High-performance layer-structured Si/Ga2O3/CH3NH3PbI3 heterojunction photodetector based on a Ga2O3 buffer interlayer

Organic–inorganic metal halide perovskite-based photodetectors (PDs) have attracted great attention because they exhibit extraordinary optoelectronic performances due to advantages such as a low trap-state density and large absorption coefficient. As a buffer layer, Ga2O3 can block electron hole recombination, passivate an Si surface, reduce trap density, and improve the ability of electron tunneling. Here, we demonstrate a trilayer hybrid structure (Si/Ga2O3/CH3NH3PbI3) composed of an n-type silicon wafer, Ga2O3 interlayer, and CH3NH3PbI3 thin film.

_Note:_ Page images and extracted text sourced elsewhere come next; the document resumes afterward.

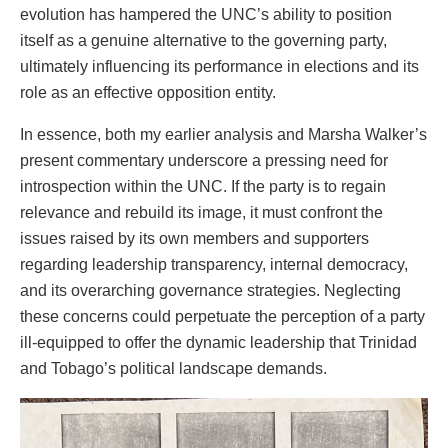
evolution has hampered the UNC’s ability to position
itself as a genuine alternative to the governing party,
ultimately influencing its performance in elections and its
role as an effective opposition entity.
In essence, both my earlier analysis and Marsha Walker’s
present commentary underscore a pressing need for
introspection within the UNC. If the party is to regain
relevance and rebuild its image, it must confront the
issues raised by its own members and supporters
regarding leadership transparency, internal democracy,
and its overarching governance strategies. Neglecting
these concerns could perpetuate the perception of a party
ill-equipped to offer the dynamic leadership that Trinidad
and Tobago’s political landscape demands.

The effect of different Ga2O3 layer thicknesses on the characteristics of a PD was studied, which shows that the responsivity first increases and then decreases with an increase in the Ga2O3 film thickness; the optimized Ga2O3 thickness is 300 nm. Additionally, the optimal responsivity, detectivity, and the rise and decay times are 7.2mAW-1, 7.448x1010 Jones, and 39 and 1.7 ms, respectively. This device has a better performance because Ga2O3 and perovskite have a matched energy level. We believe our work could provide a new way to fabricate high-performance optoelectronic devices.